What to produce:
Scan the entries and copy each line where the word "Muhammad" is present.

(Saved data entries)
--- START ---
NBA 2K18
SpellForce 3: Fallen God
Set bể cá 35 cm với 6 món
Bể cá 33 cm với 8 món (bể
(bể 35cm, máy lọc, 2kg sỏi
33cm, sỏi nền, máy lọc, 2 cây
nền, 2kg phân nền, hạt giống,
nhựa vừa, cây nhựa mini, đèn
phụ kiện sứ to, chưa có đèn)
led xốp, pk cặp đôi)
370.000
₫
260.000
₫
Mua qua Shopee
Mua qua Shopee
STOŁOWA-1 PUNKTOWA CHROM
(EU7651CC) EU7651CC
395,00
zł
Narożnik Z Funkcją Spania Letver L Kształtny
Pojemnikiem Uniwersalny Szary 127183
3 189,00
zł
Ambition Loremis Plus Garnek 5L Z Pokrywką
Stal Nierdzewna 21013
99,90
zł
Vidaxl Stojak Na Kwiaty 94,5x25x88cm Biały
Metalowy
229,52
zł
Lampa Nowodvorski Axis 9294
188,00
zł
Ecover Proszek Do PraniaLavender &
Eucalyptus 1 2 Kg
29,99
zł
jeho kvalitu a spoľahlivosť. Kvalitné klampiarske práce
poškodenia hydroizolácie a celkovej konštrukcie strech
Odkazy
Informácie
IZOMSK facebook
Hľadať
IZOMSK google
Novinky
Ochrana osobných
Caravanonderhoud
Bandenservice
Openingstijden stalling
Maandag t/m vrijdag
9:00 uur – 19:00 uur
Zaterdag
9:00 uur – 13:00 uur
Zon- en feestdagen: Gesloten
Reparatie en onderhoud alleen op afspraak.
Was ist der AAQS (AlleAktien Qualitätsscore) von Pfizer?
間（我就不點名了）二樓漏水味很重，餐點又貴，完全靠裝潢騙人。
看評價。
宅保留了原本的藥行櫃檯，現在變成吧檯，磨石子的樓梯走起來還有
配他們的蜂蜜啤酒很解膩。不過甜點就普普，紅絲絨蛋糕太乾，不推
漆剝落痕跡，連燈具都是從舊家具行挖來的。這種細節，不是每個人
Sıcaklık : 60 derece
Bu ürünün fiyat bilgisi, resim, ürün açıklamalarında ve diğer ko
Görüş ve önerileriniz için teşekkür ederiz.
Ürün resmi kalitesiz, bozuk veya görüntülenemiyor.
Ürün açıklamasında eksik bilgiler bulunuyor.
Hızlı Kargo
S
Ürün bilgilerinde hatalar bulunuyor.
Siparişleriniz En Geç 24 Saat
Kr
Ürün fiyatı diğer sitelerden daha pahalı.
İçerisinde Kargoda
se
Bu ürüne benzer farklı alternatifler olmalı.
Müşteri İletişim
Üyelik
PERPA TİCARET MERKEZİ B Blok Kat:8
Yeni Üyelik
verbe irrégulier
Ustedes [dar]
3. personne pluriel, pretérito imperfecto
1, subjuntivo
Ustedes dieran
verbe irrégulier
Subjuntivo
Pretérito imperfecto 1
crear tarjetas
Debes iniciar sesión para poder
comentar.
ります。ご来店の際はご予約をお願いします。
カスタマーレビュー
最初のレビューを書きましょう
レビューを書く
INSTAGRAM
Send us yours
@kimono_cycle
--- END ---
--- START ---
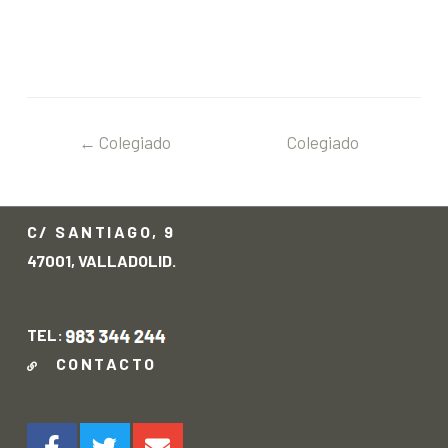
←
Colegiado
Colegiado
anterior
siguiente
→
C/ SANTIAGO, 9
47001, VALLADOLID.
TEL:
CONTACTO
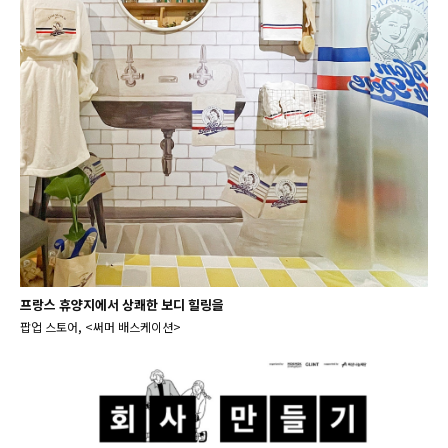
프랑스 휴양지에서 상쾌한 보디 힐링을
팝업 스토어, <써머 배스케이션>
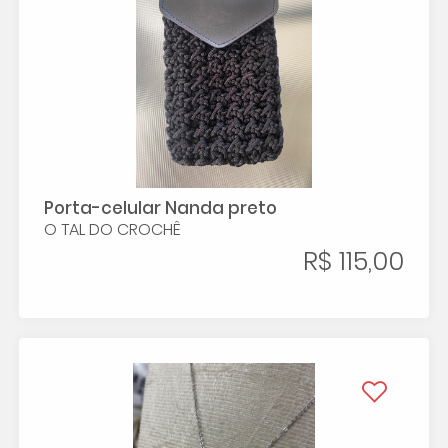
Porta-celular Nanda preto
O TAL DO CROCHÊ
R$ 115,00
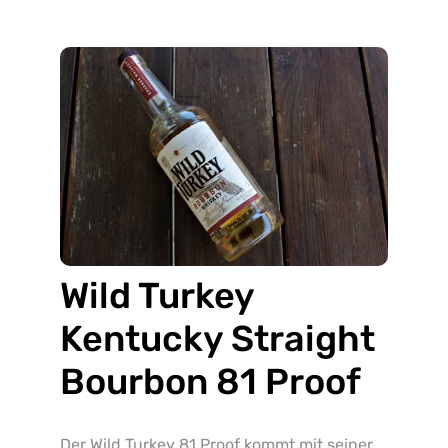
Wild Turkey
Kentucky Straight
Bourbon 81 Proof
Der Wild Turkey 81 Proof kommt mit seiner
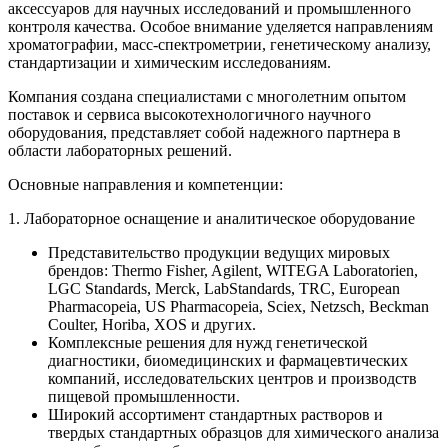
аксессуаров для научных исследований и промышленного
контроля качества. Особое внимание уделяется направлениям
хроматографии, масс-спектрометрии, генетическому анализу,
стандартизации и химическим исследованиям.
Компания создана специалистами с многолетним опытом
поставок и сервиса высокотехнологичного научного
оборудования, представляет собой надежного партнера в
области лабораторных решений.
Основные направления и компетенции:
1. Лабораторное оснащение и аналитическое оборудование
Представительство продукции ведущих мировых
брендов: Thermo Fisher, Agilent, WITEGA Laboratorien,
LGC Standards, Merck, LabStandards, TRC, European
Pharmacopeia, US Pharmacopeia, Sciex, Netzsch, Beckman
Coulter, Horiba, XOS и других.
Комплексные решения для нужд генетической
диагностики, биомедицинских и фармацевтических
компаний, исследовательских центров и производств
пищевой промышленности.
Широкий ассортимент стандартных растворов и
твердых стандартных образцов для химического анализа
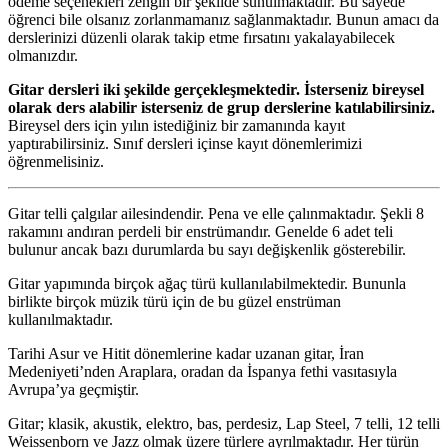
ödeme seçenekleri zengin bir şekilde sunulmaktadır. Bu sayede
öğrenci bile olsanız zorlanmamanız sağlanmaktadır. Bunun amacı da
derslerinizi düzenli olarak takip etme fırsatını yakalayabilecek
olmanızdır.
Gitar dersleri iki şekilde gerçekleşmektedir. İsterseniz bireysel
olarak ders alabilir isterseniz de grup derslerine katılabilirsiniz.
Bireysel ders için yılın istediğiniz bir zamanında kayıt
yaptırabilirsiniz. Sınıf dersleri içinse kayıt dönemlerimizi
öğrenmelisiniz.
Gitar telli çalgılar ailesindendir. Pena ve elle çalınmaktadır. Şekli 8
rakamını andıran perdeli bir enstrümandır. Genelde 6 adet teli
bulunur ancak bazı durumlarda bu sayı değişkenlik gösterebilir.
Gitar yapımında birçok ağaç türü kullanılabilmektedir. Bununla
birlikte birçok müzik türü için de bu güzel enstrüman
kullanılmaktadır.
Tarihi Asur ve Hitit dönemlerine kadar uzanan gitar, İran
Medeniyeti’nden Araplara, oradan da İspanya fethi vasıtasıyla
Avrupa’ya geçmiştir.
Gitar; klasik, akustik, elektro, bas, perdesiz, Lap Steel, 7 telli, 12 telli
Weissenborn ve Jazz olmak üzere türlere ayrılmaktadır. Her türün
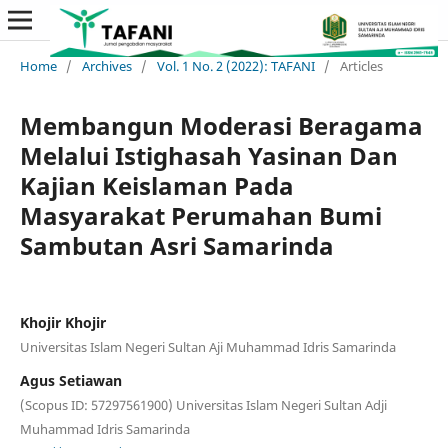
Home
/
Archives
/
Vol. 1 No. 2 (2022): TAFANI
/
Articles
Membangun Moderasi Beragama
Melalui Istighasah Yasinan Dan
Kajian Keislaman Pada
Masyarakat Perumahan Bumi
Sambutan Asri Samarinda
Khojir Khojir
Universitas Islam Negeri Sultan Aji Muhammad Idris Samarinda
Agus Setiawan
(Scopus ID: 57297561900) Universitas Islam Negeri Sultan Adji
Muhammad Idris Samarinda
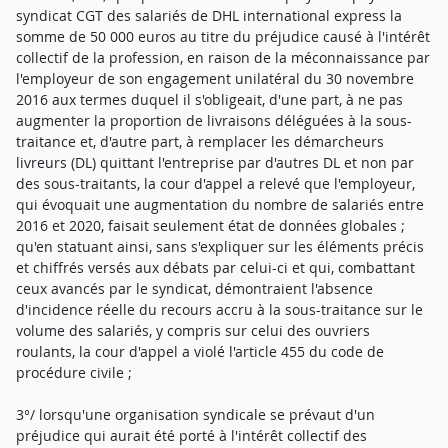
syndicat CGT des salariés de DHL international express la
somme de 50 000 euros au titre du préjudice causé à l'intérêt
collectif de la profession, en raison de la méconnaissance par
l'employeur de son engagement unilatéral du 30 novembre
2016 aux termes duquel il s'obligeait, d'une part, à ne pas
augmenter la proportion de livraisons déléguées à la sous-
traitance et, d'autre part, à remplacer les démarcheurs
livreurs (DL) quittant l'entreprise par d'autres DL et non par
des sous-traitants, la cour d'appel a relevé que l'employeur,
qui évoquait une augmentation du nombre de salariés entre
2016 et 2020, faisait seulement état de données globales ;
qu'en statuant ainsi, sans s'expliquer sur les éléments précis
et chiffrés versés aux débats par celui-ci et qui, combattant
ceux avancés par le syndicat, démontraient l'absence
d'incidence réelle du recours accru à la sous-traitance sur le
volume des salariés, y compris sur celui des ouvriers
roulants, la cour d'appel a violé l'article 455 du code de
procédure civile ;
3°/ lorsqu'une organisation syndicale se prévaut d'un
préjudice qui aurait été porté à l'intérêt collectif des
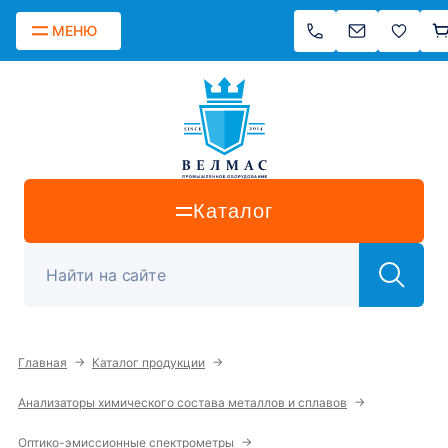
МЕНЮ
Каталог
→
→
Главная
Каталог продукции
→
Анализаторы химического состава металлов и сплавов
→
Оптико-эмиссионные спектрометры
--- END ---
Response:
Universitas Islam Negeri Sultan Aji Muhammad Idris Samarinda
Muhammad Idris Samarinda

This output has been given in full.